> Task directions
All the data that follows should be repeated exactly, without a single picture.

Stored data entries:
====================

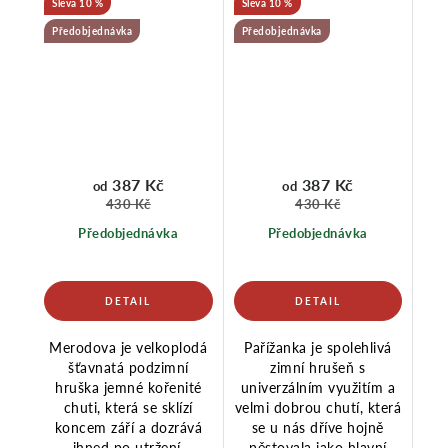
10 %
10 %
Předobjednávka
Předobjednávka
387 Kč
387 Kč
od
od
430 Kč
430 Kč
Předobjednávka
Předobjednávka
Merodova je velkoplodá
Pařížanka je spolehlivá
šťavnatá podzimní
zimní hrušeň s
hruška jemné kořenité
univerzálním využitím a
chuti, která se sklízí
velmi dobrou chutí, která
koncem září a dozrává
se u nás dříve hojně
ihned po utržení.
pěstovala jako hlavní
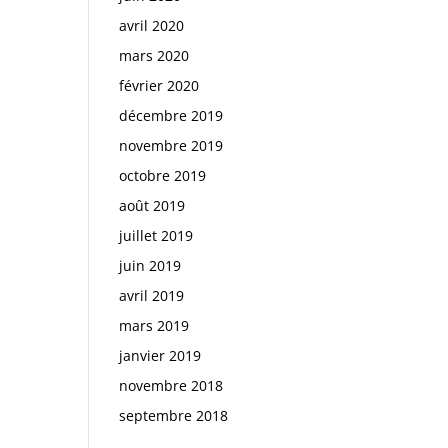
avril 2020
mars 2020
février 2020
décembre 2019
novembre 2019
octobre 2019
août 2019
juillet 2019
juin 2019
avril 2019
mars 2019
janvier 2019
novembre 2018
septembre 2018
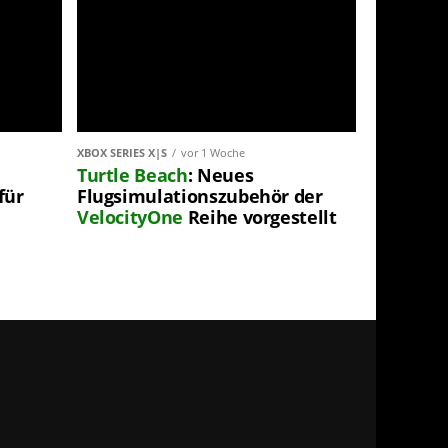
XBOX SERIES X|S
vor 1 Woche
Turtle Beach
: Neues
für
Flugsimulationszubehör der
VelocityOne
Reihe vorgestellt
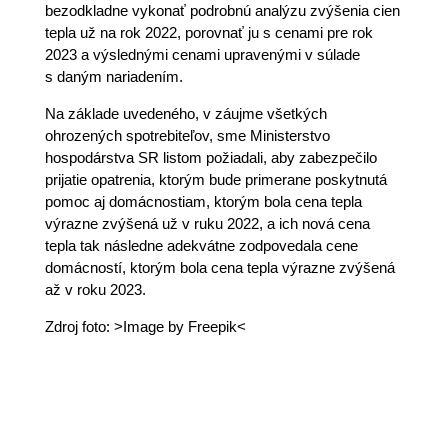
bezodkladne vykonať podrobnú analýzu zvýšenia cien
tepla už na rok 2022, porovnať ju s cenami pre rok
2023 a výslednými cenami upravenými v súlade
s daným nariadením.
Na základe uvedeného, v záujme všetkých
ohrozených spotrebiteľov, sme Ministerstvo
hospodárstva SR listom požiadali, aby zabezpečilo
prijatie opatrenia, ktorým bude primerane poskytnutá
pomoc aj domácnostiam, ktorým bola cena tepla
výrazne zvýšená už v ruku 2022, a ich nová cena
tepla tak následne adekvátne zodpovedala cene
domácností, ktorým bola cena tepla výrazne zvýšená
až v roku 2023.
Zdroj foto: >Image by Freepik<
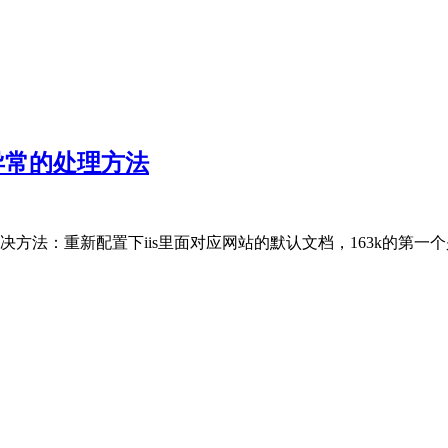
接异常的处理方法
重新配置下iis里面对应网站的默认文档，163k的第一个是 index.a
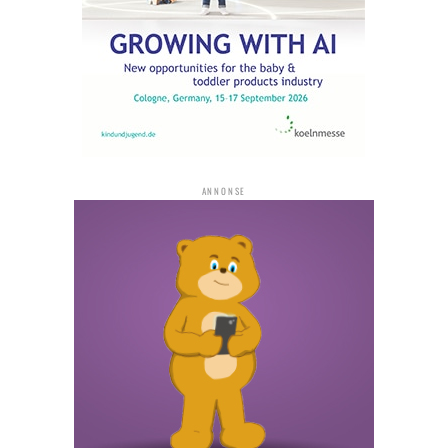
ANNONSE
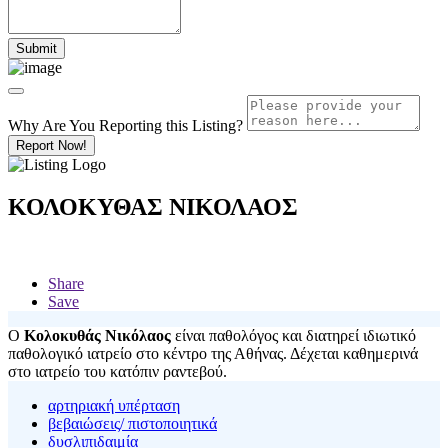
Why Are You Reporting this
Listing?
Report Now!
ΚΟΛΟΚΥΘΑΣ ΝΙΚΟΛΑΟΣ
Share
Save
Ο
Κολοκυθάς Νικόλαος
είναι παθολόγος και διατηρεί ιδιωτικό
παθολογικό ιατρείο στο κέντρο της Αθήνας. Δέχεται καθημερινά
στο ιατρείο του κατόπιν ραντεβού.
αρτηριακή υπέρταση
βεβαιώσεις/ πιστοποιητικά
δυσλιπιδαιμία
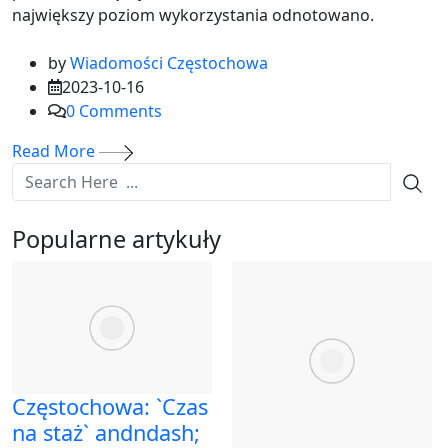
największy poziom wykorzystania odnotowano.
by
Wiadomości Częstochowa
2023-10-16
0
Comments
Read More
Popularne artykuły
Częstochowa: `Czas
na staż` andndash;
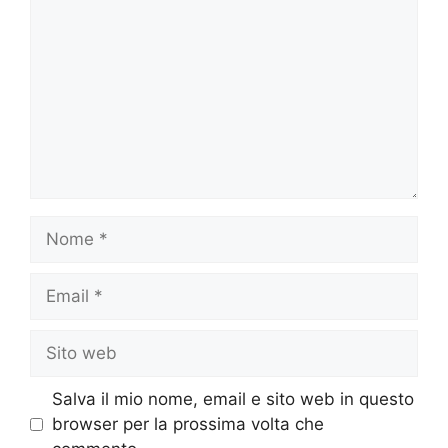
Nome
Email
Sito
web
Salva il mio nome, email e sito web in questo
browser per la prossima volta che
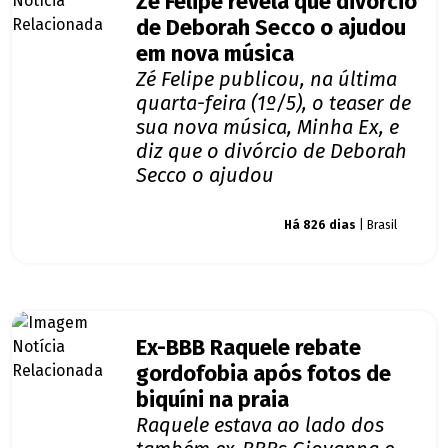
Zé Felipe revela que divórcio
de Deborah Secco o ajudou
em nova música
Zé Felipe publicou, na última
quarta-feira (1º/5), o teaser de
sua nova música, Minha Ex, e
diz que o divórcio de Deborah
Secco o ajudou
Giro dos famosos
Há 826 dias
| Brasil
Ex-BBB Raquele rebate
gordofobia após fotos de
biquíni na praia
Raquele estava ao lado dos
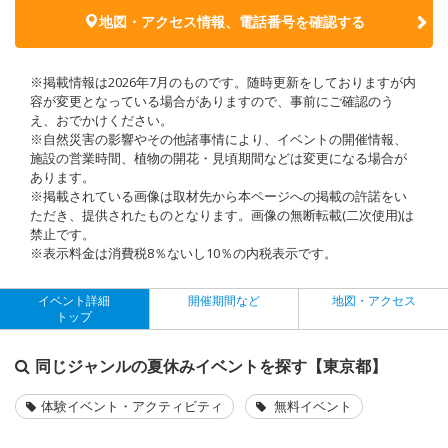
地図・アクセス情報、電話番号を確認する
※掲載情報は2026年7月のものです。随時更新をしておりますが内
容が変更となっている場合がありますので、事前にご確認のう
え、おでかけください。
※自然災害の影響やその他諸事情により、イベントの開催情報、
施設の営業時間、植物の開花・見頃期間などは変更になる場合が
あります。
※掲載されている画像は取材先から本ページへの掲載の許諾をい
ただき、提供されたものとなります。画像の無断転載(二次使用)は
禁止です。
※表示料金は消費税8％ないし10％の内税表示です。
イベント詳細
開催期間など
地図・アクセス
トップ
同じジャンルの夏休みイベントを探す【東京都】
体験イベント・アクティビティ
無料イベント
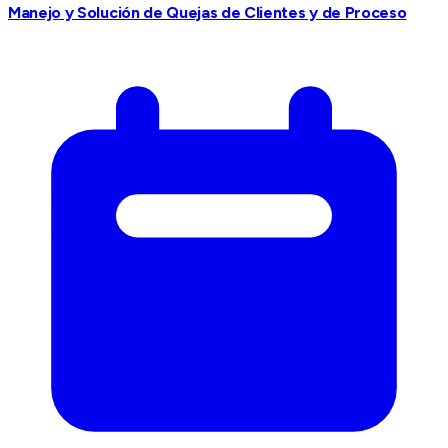
Manejo y Solución de Quejas de Clientes y de Proceso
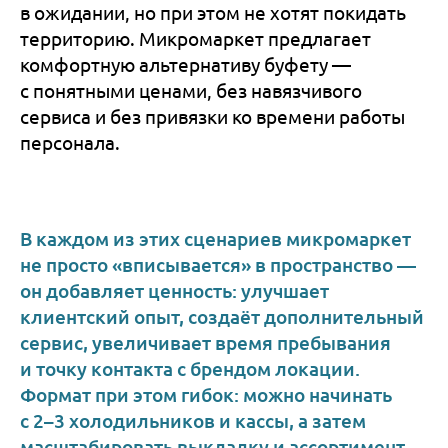
в ожидании, но при этом не хотят покидать
территорию. Микромаркет предлагает
комфортную альтернативу буфету —
с понятными ценами, без навязчивого
сервиса и без привязки ко времени работы
персонала.
В каждом из этих сценариев микромаркет
не просто «вписывается» в пространство —
он добавляет ценность: улучшает
клиентский опыт, создаёт дополнительный
сервис, увеличивает время пребывания
и точку контакта с брендом локации.
Формат при этом гибок: можно начинать
с 2–3 холодильников и кассы, а затем
масштабировать выкладку и ассортимент.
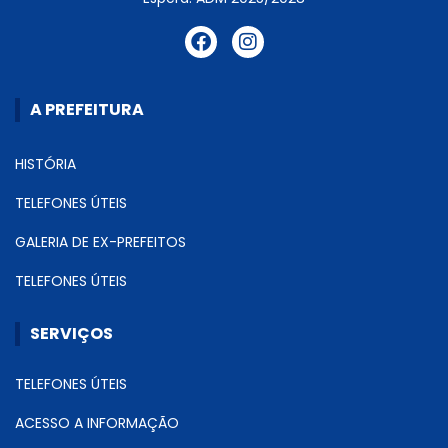
A PREFEITURA
HISTÓRIA
TELEFONES ÚTEIS
GALERIA DE EX-PREFEITOS
TELEFONES ÚTEIS
SERVIÇOS
TELEFONES ÚTEIS
ACESSO A INFORMAÇÃO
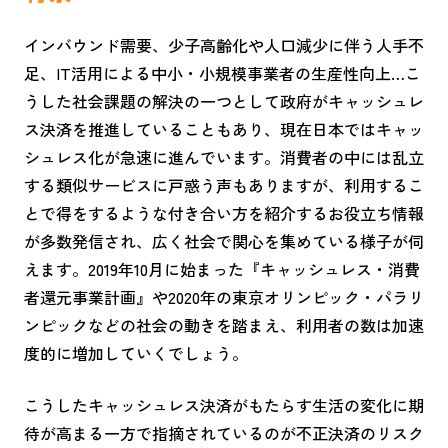
インバウンド需要、少子高齢化や人口減少に伴う人手不
足、IT活用による中小・小規模事業者の生産性向上…こ
うした社会課題の解決の一つとして政府がキャッシュレ
ス決済を推進していることもあり、現在日本ではキャッ
シュレス化が急速に進んでいます。消費者の中には乱立
する類似サービスに戸惑う声もありますが、利用するこ
とで得をするような付き合い方を紹介するお役立ち情報
が多数発信され、広く社会で関心を集めている様子が伺
えます。2019年10月に始まった『キャッシュレス・消費
者還元事業計画』や2020年の東京オリンピック・パラリ
ンピックなどの社会の動きを踏まえ、利用者の数は加速
度的に増加していくでしょう。
こうしたキャッシュレス決済がもたらす生活の変化に期
待が高まる一方で指摘されているのが不正決済のリスク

====================

> The completed task
10 %
10 %
Předobjednávka
Předobjednávka
387 Kč
387 Kč
od
od
430 Kč
430 Kč
Předobjednávka
Předobjednávka
Merodova je velkoplodá
Pařížanka je spolehlivá
šťavnatá podzimní
zimní hrušeň s
hruška jemné kořenité
univerzálním využitím a
chuti, která se sklízí
velmi dobrou chutí, která
koncem září a dozrává
se u nás dříve hojně
ihned po utržení.
pěstovala jako hlavní
avril 2020
mars 2020
février 2020
décembre 2019
novembre 2019
octobre 2019
août 2019
juillet 2019
juin 2019
avril 2019
mars 2019
janvier 2019
novembre 2018
septembre 2018
XBOX SERIES X|S
vor 1 Woche
Turtle Beach
: Neues
für
Flugsimulationszubehör der
VelocityOne
Reihe vorgestellt
bezodkladne vykonať podrobnú analýzu zvýšenia cien
tepla už na rok 2022, porovnať ju s cenami pre rok
2023 a výslednými cenami upravenými v súlade
s daným nariadením.
Na základe uvedeného, v záujme všetkých
ohrozených spotrebiteľov, sme Ministerstvo
hospodárstva SR listom požiadali, aby zabezpečilo
prijatie opatrenia, ktorým bude primerane poskytnutá
pomoc aj domácnostiam, ktorým bola cena tepla
výrazne zvýšená už v ruku 2022, a ich nová cena
tepla tak následne adekvátne zodpovedala cene
domácností, ktorým bola cena tepla výrazne zvýšená
až v roku 2023.
Zdroj foto: >Image by Freepik<
接异常的处理方法
重新配置下iis里面对应网站的默认文档，163k的第一个是 index.a
ANNONSE
Why Are You Reporting this
Listing?
Report Now!
ΚΟΛΟΚΥΘΑΣ ΝΙΚΟΛΑΟΣ
Share
Save
Ο
Κολοκυθάς Νικόλαος
είναι παθολόγος και διατηρεί ιδιωτικό
παθολογικό ιατρείο στο κέντρο της Αθήνας. Δέχεται καθημερινά
στο ιατρείο του κατόπιν ραντεβού.
αρτηριακή υπέρταση
βεβαιώσεις/ πιστοποιητικά
δυσλιπιδαιμία
największy poziom wykorzystania odnotowano.
by
Wiadomości Częstochowa
2023-10-16
0
Comments
Read More
Popularne artykuły
Częstochowa: `Czas
na staż` andndash;
Nome
Email
Sito
web
Salva il mio nome, email e sito web in questo
browser per la prossima volta che
Zé Felipe revela que divórcio
de Deborah Secco o ajudou
em nova música
Zé Felipe publicou, na última
quarta-feira (1º/5), o teaser de
sua nova música, Minha Ex, e
diz que o divórcio de Deborah
Secco o ajudou
Giro dos famosos
Há 826 dias
| Brasil
Ex-BBB Raquele rebate
gordofobia após fotos de
biquíni na praia
Raquele estava ao lado dos
地図・アクセス情報、電話番号を確認する
※掲載情報は2026年7月のものです。随時更新をしておりますが内
容が変更となっている場合がありますので、事前にご確認のう
え、おでかけください。
※自然災害の影響やその他諸事情により、イベントの開催情報、
施設の営業時間、植物の開花・見頃期間などは変更になる場合が
あります。
※掲載されている画像は取材先から本ページへの掲載の許諾をい
ただき、提供されたものとなります。画像の無断転載(二次使用)は
禁止です。
※表示料金は消費税8％ないし10％の内税表示です。
イベント詳細
開催期間など
地図・アクセス
トップ
同じジャンルの夏休みイベントを探す【東京都】
体験イベント・アクティビティ
無料イベント
Manejo y Solución de Quejas de Clientes y de Proceso
в ожидании, но при этом не хотят покидать
территорию. Микромаркет предлагает
комфортную альтернативу буфету —
с понятными ценами, без навязчивого
сервиса и без привязки ко времени работы
персонала.
В каждом из этих сценариев микромаркет
не просто «вписывается» в пространство —
он добавляет ценность: улучшает
клиентский опыт, создаёт дополнительный
сервис, увеличивает время пребывания
и точку контакта с брендом локации.
Формат при этом гибок: можно начинать
с 2–3 холодильников и кассы, а затем
масштабировать выкладку и ассортимент.
A PREFEITURA
HISTÓRIA
TELEFONES ÚTEIS
GALERIA DE EX-PREFEITOS
TELEFONES ÚTEIS
SERVIÇOS
TELEFONES ÚTEIS
ACESSO A INFORMAÇÃO
インバウンド需要、少子高齢化や人口減少に伴う人手不
足、IT活用による中小・小規模事業者の生産性向上…こ
うした社会課題の解決の一つとして政府がキャッシュレ
ス決済を推進していることもあり、現在日本ではキャッ
シュレス化が急速に進んでいます。消費者の中には乱立
する類似サービスに戸惑う声もありますが、利用するこ
とで得をするような付き合い方を紹介するお役立ち情報
が多数発信され、広く社会で関心を集めている様子が伺
えます。2019年10月に始まった『キャッシュレス・消費
者還元事業計画』や2020年の東京オリンピック・パラリ
ンピックなどの社会の動きを踏まえ、利用者の数は加速
度的に増加していくでしょう。
こうしたキャッシュレス決済がもたらす生活の変化に期
待が高まる一方で指摘されているのが不正決済のリスク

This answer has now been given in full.